::: Dataset content :::
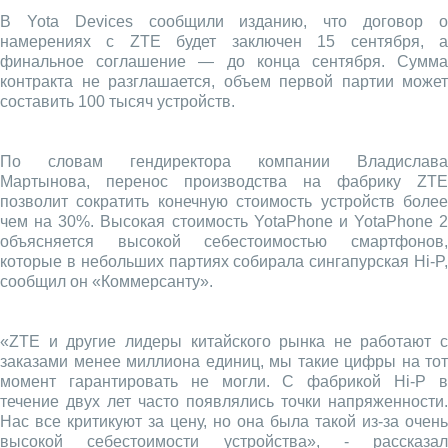
В Yota Devices сообщили изданию, что договор о
намерениях с ZTE будет заключен 15 сентября, а
финальное соглашение — до конца сентября. Сумма
контракта не разглашается, объем первой партии может
составить 100 тысяч устройств.
По словам гендиректора компании Владислава
Мартынова, перенос производства на фабрику ZTE
позволит сократить конечную стоимость устройств более
чем на 30%. Высокая стоимость YotaPhone и YotaPhone 2
объясняется высокой себестоимостью смартфонов,
которые в небольших партиях собирала сингапурская Hi-P,
сообщил он «Коммерсанту».
«ZTE и другие лидеры китайского рынка не работают с
заказами менее миллиона единиц, мы такие цифры на тот
момент гарантировать не могли. C фабрикой Hi-P в
течение двух лет часто появлялись точки напряженности.
Нас все критикуют за цену, но она была такой из-за очень
высокой себестоимости устройства», - рассказал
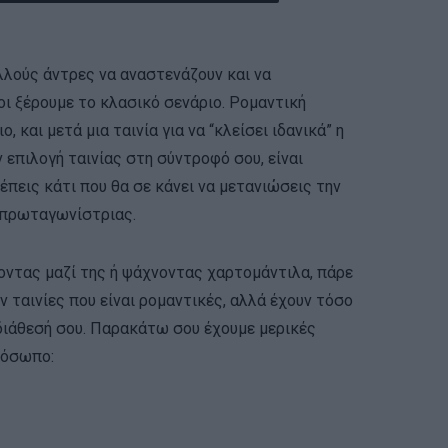
λλούς άντρες να αναστενάζουν και να
λοι ξέρουμε το κλασικό σενάριο. Ρομαντική
, και μετά μια ταινία για να “κλείσει ιδανικά” η
 επιλογή ταινίας στη σύντροφό σου, είναι
έπεις κάτι που θα σε κάνει να μετανιώσεις την
 πρωταγωνίστριας.
γοντας μαζί της ή ψάχνοντας χαρτομάντιλα, πάρε
 ταινίες που είναι ρομαντικές, αλλά έχουν τόσο
 διάθεσή σου. Παρακάτω σου έχουμε μερικές
ρόσωπο:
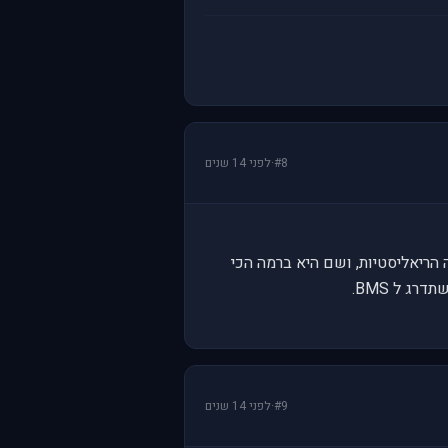
#8
·
לפני 14 שנים
החברים בעיקר זה הריאליסטיות, ושם היא ברמה הכי
ג ל BMS.
#9
·
לפני 14 שנים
:::
§ **Assigned task**
Find each line in the records above that contains "сентября", and copy it.

§ **Expected answer**
намерениях с ZTE будет заключен 15 сентября, а
финальное соглашение — до конца сентября. Сумма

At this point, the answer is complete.